Researchers from the AVATAR trial reported this finding on Nov.13, 2021 at the American Heart Association’s Scientific Sessions 2021. The study was also published simultaneously in Circulation.
“Managing an asymptomatic patient with severe aortic stenosis can make for a much more difficult decision since valve replacement is not needed to improve the person’s quality of life, and the risk of sudden cardiac death is perceived to be low — around 1% per year, though still higher than in the general population,” said lead investigator Marko Banovic, M.D., Ph.D., associate professor of cardiology at University Clinical Center of Serbia and the University of Belgrade Medical School in Serbia. “Another factor to consider, though, is that sustained pressure overload of the left heart chamber in severe aortic stenosis during a watchful waiting period is associated with structural and functional cardiac impairment. Without treatment, these impairments may progress and become irreversible by the time valve replacement surgery is done, and there may be potentially more serious complications including heart attack, stroke and death.”
The researchers designed the trial to assess safety and efficacy of earlier aortic valve replacement surgery for adults with severe aortic stenosis who are asymptomatic and who have normal left ventricle function.
The investigators hypothesized that, compared to conservative and guideline-treatment, early surgical aortic valve replacement (SAVR) would reduce a primary composite endpoint comprising all-cause death, acute myocardial infarction, stroke or unplanned hospitalization for heart failure.
Between June 2015 and September 2020, 157 subjects (mean age 67 years, 57% men) were randomized to early surgery (n=78) or conservative treatment (n=79).
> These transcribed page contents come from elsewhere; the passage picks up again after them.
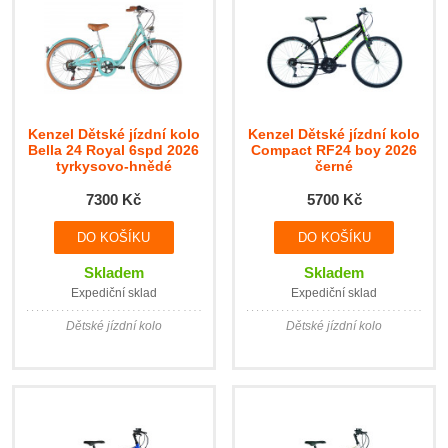
Kenzel Dětské jízdní kolo
Kenzel Dětské jízdní kolo
Bella 24 Royal 6spd 2026
Compact RF24 boy 2026
tyrkysovo-hnědé
černé
7300 Kč
5700 Kč
Skladem
Skladem
Expediční sklad
Expediční sklad
Dětské jízdní kolo
Dětské jízdní kolo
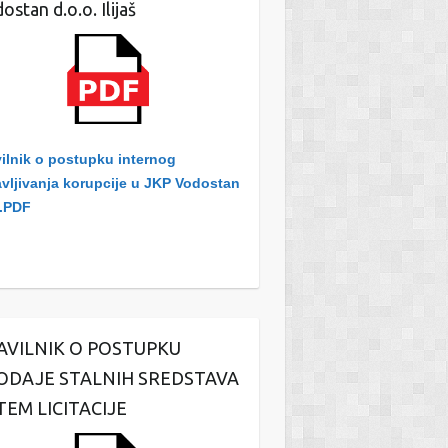
ostan d.o.o. Ilijaš
ilnik o postupku internog
avljivanja korupcije u JKP Vodostan
.PDF
AVILNIK O POSTUPKU
ODAJE STALNIH SREDSTAVA
TEM LICITACIJE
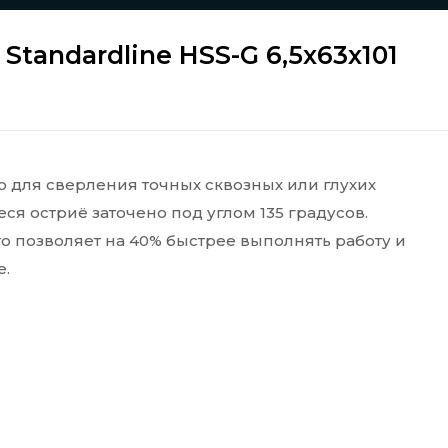
Standardline HSS-G 6,5х63х101
 для сверления точных сквозных или глухих
я остриё заточено под углом 135 градусов.
о позволяет на 40% быстрее выполнять работу и
е.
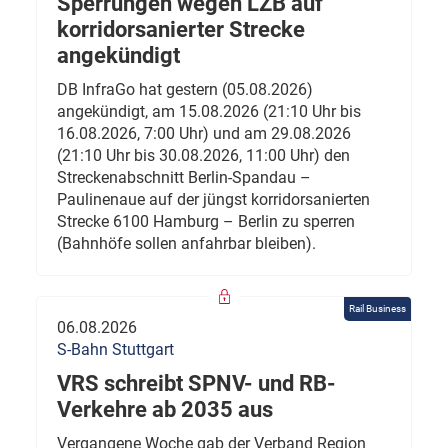
Sperrungen wegen LZB auf
korridorsanierter Strecke
angekündigt
DB InfraGo hat gestern (05.08.2026)
angekündigt, am 15.08.2026 (21:10 Uhr bis
16.08.2026, 7:00 Uhr) und am 29.08.2026
(21:10 Uhr bis 30.08.2026, 11:00 Uhr) den
Streckenabschnitt Berlin-Spandau –
Paulinenaue auf der jüngst korridorsanierten
Strecke 6100 Hamburg – Berlin zu sperren
(Bahnhöfe sollen anfahrbar bleiben).
Rail Business
06.08.2026
S-Bahn Stuttgart
VRS schreibt SPNV- und RB-
Verkehre ab 2035 aus
Vergangene Woche gab der Verband Region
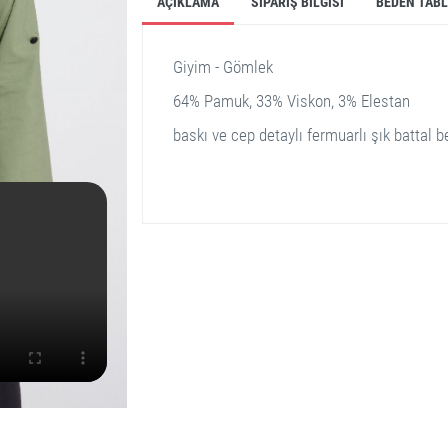
AÇIKLAMA
SIPARIŞ BILGISI
BEDEN TAB
Giyim - Gömlek
64% Pamuk, 33% Viskon, 3% Elestan
baskı ve cep detaylı fermuarlı şık battal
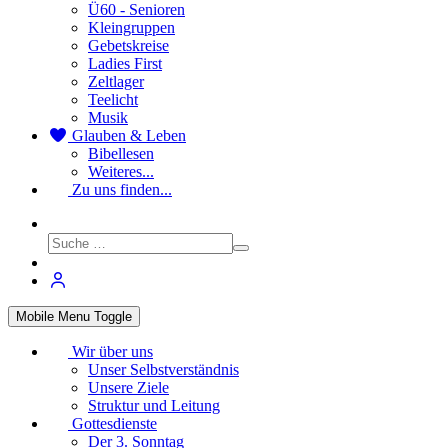
Ü60 - Senioren
Kleingruppen
Gebetskreise
Ladies First
Zeltlager
Teelicht
Musik
Glauben & Leben
Bibellesen
Weiteres...
Zu uns finden...
Mobile Menu Toggle
Wir über uns
Unser Selbstverständnis
Unsere Ziele
Struktur und Leitung
Gottesdienste
Der 3. Sonntag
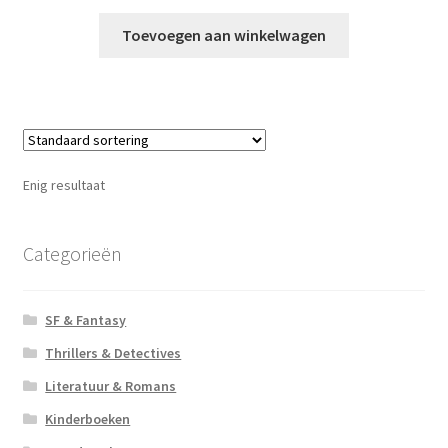
Toevoegen aan winkelwagen
Enig resultaat
Categorieën
SF & Fantasy
Thrillers & Detectives
Literatuur & Romans
Kinderboeken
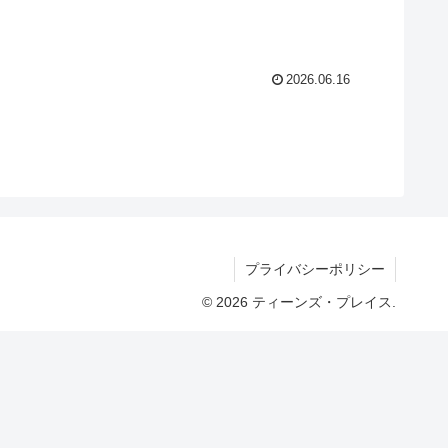
2026.06.16
プライバシーポリシー
© 2026 ティーンズ・プレイス.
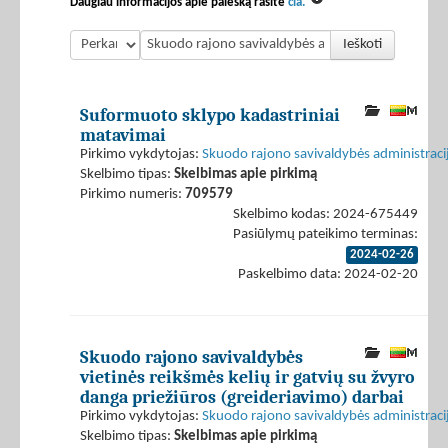
Daugiau informacijos apie paiešką rasite
čia.
Ieškoti
Suformuoto sklypo kadastriniai
matavimai
Pirkimo vykdytojas:
Skuodo rajono savivaldybės administraci
Skelbimo tipas:
Skelbimas apie pirkimą
Pirkimo numeris:
709579
Skelbimo kodas: 2024-675449
Pasiūlymų pateikimo terminas:
2024-02-26
Paskelbimo data: 2024-02-20
Skuodo rajono savivaldybės
vietinės reikšmės kelių ir gatvių su žvyro
danga priežiūros (greideriavimo) darbai
Pirkimo vykdytojas:
Skuodo rajono savivaldybės administraci
Skelbimo tipas:
Skelbimas apie pirkimą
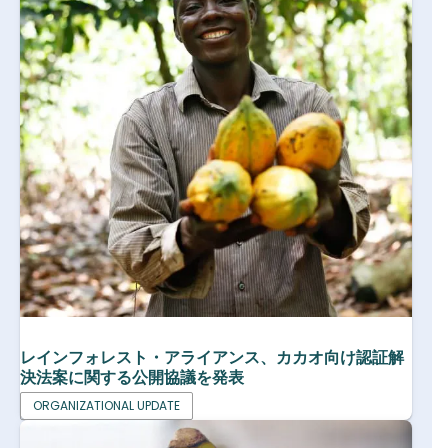
レインフォレスト・アライアンス、カカオ向け認証解
決法案に関する公開協議を発表
ORGANIZATIONAL UPDATE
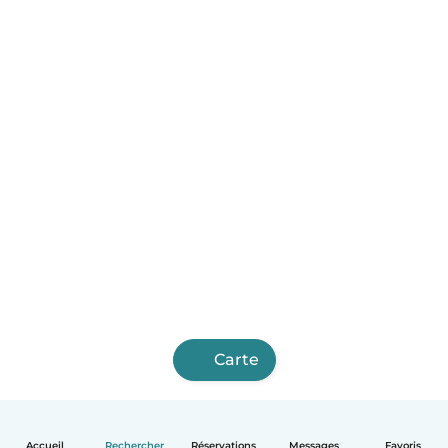
Carte
Accueil
Rechercher
Réservations
Messages
Favoris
Follow-up ended in May 2021. Overall median follow-up was 32 months, 28 months in early surgery group and 35 months in the conservative treatment group.
At enrollment, all subjects were confirmed to be without symptoms associated with severe aortic stenosis via standardized exercise testing.
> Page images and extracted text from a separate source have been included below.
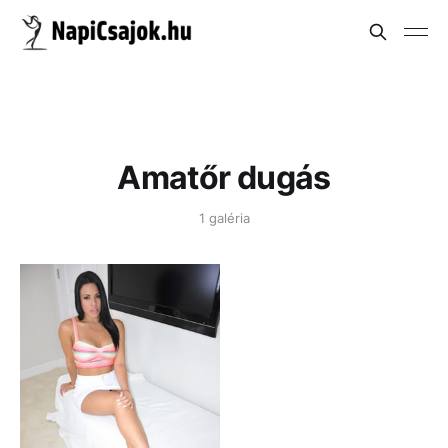
Amatőr dugás
1 galéria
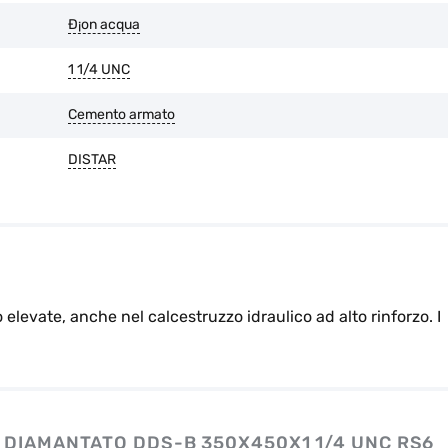
Ð¡on acqua
1 1/4 UNC
Cemento armato
DISTAR
elevate, anche nel calcestruzzo idraulico ad alto rinforzo. I
 DIAMANTATO DDS-B 350X450X1 1/4 UNC RS6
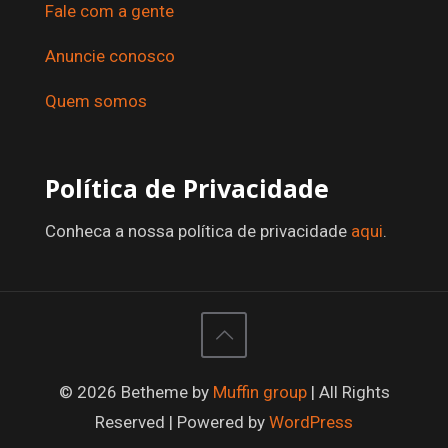
Fale com a gente
Anuncie conosco
Quem somos
Política de Privacidade
Conheca a nossa política de privacidade
aqui
.
© 2026 Betheme by
Muffin group
| All Rights
Reserved | Powered by
WordPress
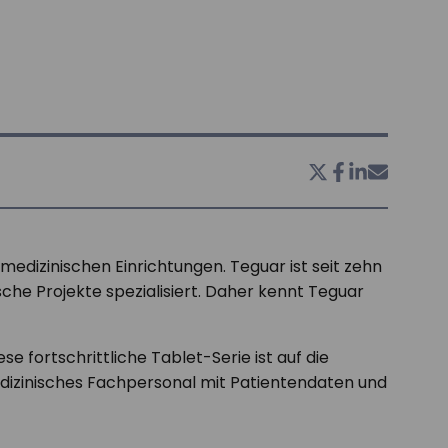
medizinischen Einrichtungen. Teguar ist seit zehn
che Projekte spezialisiert. Daher kennt Teguar
iese fortschrittliche Tablet-Serie ist auf die
dizinisches Fachpersonal mit Patientendaten und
The investigators reported 39 adverse events, 13 in the early surgery group and 26 in conservative treatment group. In the early surgery group, 72 patients (92.3%) underwent SAVR with operative mortality of 1.4%.
Subjects randomized to early surgery achieved a significantly lower incidence of primary composite endpoint (all-cause death, acute myocardial infarction, stroke or unplanned hospitalization for heart failure) than those in the conservative arm (p=0.02).
The authors concluded, “In asymptomatic patients with severe AS [aortic stenosis], early surgery reduced a primary composite of all-cause death, acute myocardial infarction, stroke or unplanned hospitalization for heart failure compared with conservative treatment. This randomized trial provides preliminary support for early aortic valve replacement once AS becomes severe, regardless of symptoms.
Banovic added, “We believe our results provide new evidence to aid clinicians when they are considering treatment options for those patients who have undergone systematic exercise testing to assess truly asymptomatic aortic stenosis with mainly progressive disease and normal left ventricular function. Our data deliver the additional degree of evidence needed to support the decision for early surgery and reassure a clinician when caring for a patient with severe asymptomatic aortic stenosis and normal left ventricular function. In such cases of low surgical risk and absence of other major health conditions, one may advocate for an early surgery for select patients.”